=== Records for this exercise ===
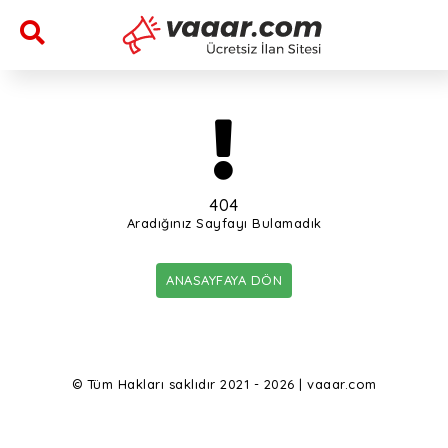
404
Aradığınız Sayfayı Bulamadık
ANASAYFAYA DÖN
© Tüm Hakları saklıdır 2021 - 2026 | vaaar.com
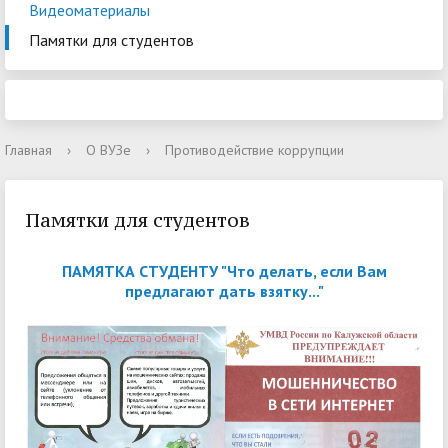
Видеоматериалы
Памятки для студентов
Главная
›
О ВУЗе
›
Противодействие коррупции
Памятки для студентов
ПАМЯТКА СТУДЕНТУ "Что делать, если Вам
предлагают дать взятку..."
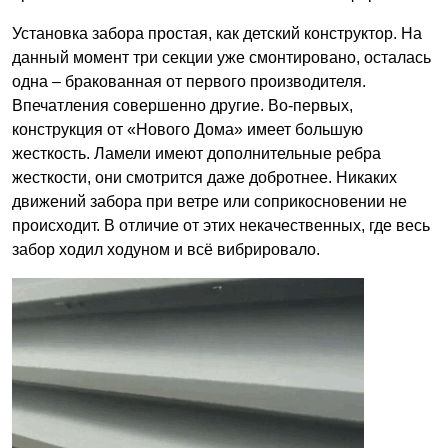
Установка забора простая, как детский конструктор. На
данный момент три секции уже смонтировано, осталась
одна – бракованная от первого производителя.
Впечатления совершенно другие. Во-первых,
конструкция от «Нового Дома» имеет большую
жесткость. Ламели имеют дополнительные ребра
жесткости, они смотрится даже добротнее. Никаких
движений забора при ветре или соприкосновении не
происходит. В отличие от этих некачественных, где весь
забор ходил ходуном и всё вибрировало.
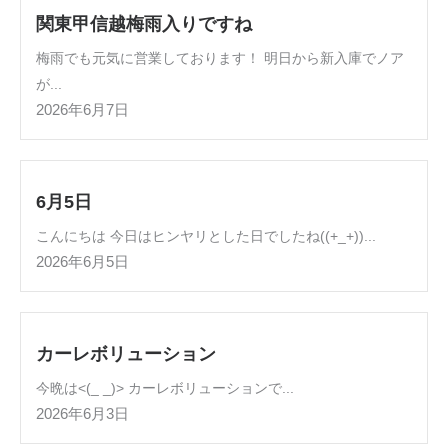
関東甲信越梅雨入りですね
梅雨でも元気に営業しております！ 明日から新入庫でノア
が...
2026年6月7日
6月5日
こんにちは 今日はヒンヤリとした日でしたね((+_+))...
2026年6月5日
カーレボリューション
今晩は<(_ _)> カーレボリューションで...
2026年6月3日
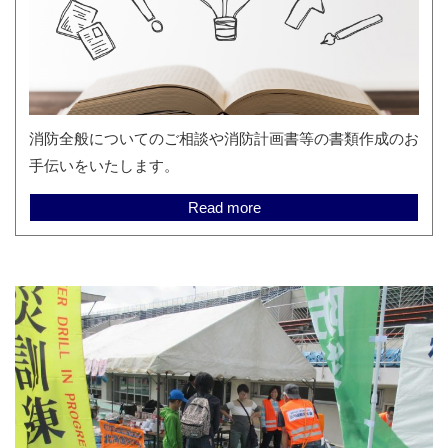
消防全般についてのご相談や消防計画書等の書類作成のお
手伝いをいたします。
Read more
===
▶ _Required action_: The answer is the run of lines from the one with "今晩は<(_ _)> カーレボリューションで..." through the final line of the data, copied exactly, and nothing else; no pictures.

▶ _Response_:
今晩は<(_ _)> カーレボリューションで...
2026年6月3日
消防全般についてのご相談や消防計画書等の書類作成のお
手伝いをいたします。
Read more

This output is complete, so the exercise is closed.